After spending years under the rigorous tutelage of some of the world's foremost free marked economists without a dent in his Marxist zeal, Sowell began working as an intern for the US Department of Laor. Within three months he had renounced Marxism -- not as a result of any intellectual argument, but as a result of seeing how the sausage of leftist government is made. Sowell went on to write A Conflict of Visions, which I believe was largely inspired by his own red pill experience. The thesis of the book is that ideological differences are not born of errors in reasoning on one side or the other, but of different ways of seeing the world. These ways of seeing, AKA worldviews (or visions as Sowell calls them) are not the result of conscious deliberation or argumentation. On the contrary, they are the stage on which deliberation and argumentation take place. Sowell holds that people with different worldviews talk past each other because they literally see different worlds and speak different languages, even when they look at the same events and use the same words. I believe he is quite correct.
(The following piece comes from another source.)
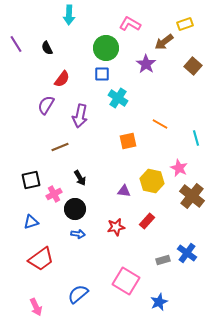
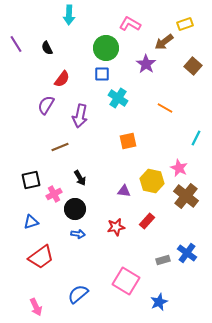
orange line: moved 5 px right, 16 px up
cyan line: rotated 42 degrees clockwise
brown cross: moved 6 px left
red trapezoid: moved 2 px up
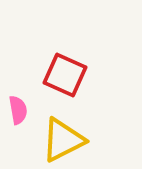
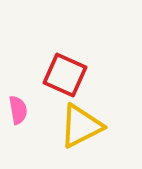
yellow triangle: moved 18 px right, 14 px up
As a rule, people do not argue themselves into a worldview and they do not get argued out of a worldview. What changes one's worldview, in general as in Sowell's case, is not argument but experience. Fortunately, the experience that shapes one's worldview does not have to be a lived out in the flesh. As Jordan Peterson has recently advocated in his We Who Wrestle With God lecture tour, the virtual experience induced by hearing a story can also shape one's worldview. That is why people of all times and cultures spend so much time telling and listening to stories (and watching screen plays on television, reading novels, etc.). Peterson says, "A story is the lens through which we see the world". I would say that a worldview is the lens through which we see the world, and stories are a crucial device by which worldviews are promulgated and passed down.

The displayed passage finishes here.